Now, about that prussic acid . . .

A better workhouse (or the joys of doing a prequel)

You know you’re in sympathy with your protagonist when you need to put him in a workhouse, and the one to hand has horrible conditions and you want to move the whole plot to a borough with a better workhouse so he’ll be more comfortable.

I’m researching my fourth mystery, which is a prequel to the first one. It’s 1860. I’ve already set up that the character spent time as a boy in a workhouse, and that he was allowed to work in a gasworks, where the murder occurs. I’ve also set up that the policeman on the case is a Detective Sergeant who’ll make Inspector by the end of the book. So it all becomes about location: the Detective Sergeant’s station house, the boy’s workhouse, and the gasworks all need to be in proximity to each other.

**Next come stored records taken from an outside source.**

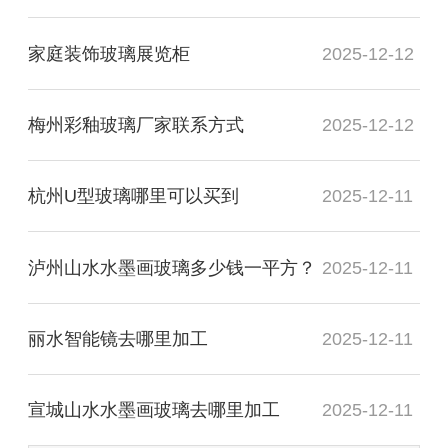
家庭装饰玻璃展览柜
2025-12-12
梅州彩釉玻璃厂家联系方式
2025-12-12
杭州U型玻璃哪里可以买到
2025-12-11
泸州山水水墨画玻璃多少钱一平方？
2025-12-11
丽水智能镜去哪里加工
2025-12-11
宣城山水水墨画玻璃去哪里加工
2025-12-11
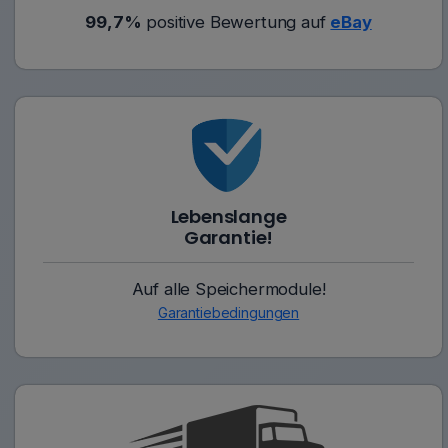
99,7%
positive Bewertung auf
eBay
Lebenslange
Garantie!
Auf alle Speichermodule!
Garantiebedingungen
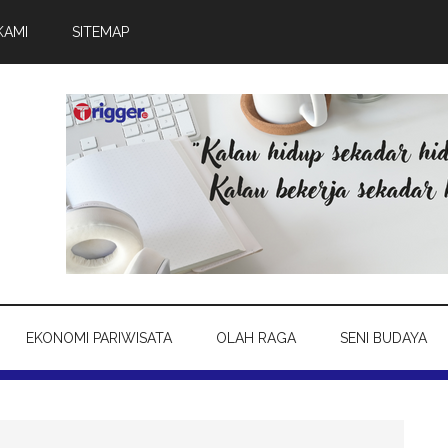
KAMI
SITEMAP
EKONOMI PARIWISATA
OLAH RAGA
SENI BUDAYA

Because the boy’s father is in Queen’s Bench Prison for debt, I initially looked at Southwark, and was able to find the Phoenix Gasworks on the river and St. Saviour’s workhouse less than a mile away. The Division M station, hard upon the prison, was a wonderfully rowdy place where the young constables living there raised a ruckus and were often told to pipe down by the police court next door, and likely frequented the brothel on the other side.

But that puts me in Southwark, where my first mystery is already set, and half the fun for me is exploring new parts of Victorian London in each book. And in 1860 most (possibly all) detectives were run out of Scotland Yard, north of the river in Westminster, so likely detective sergeants were too, although the whole detective division had actually begun in Bow Street, near Covent Garden. I just got some books on police history, so I’ll have an idea soon how it was set up.

As it happens, my first book puts the inspector’s old home in Covent Garden (it’s not published yet — I can change it). Covent Garden would be a new area for me, but the workhouse near there is St Martin’s in the Fields, which was so horrible that the Lancet ran articles about it and it was shut down a few years later. Children died there of preventable diseases because of the filth. I can’t put the boy there, can I? Especially once I found out that in Kensington there was actually a good workhouse, with a school and medical facilities . . .

Let’s just say it’s very strange when you start worrying this way about a character.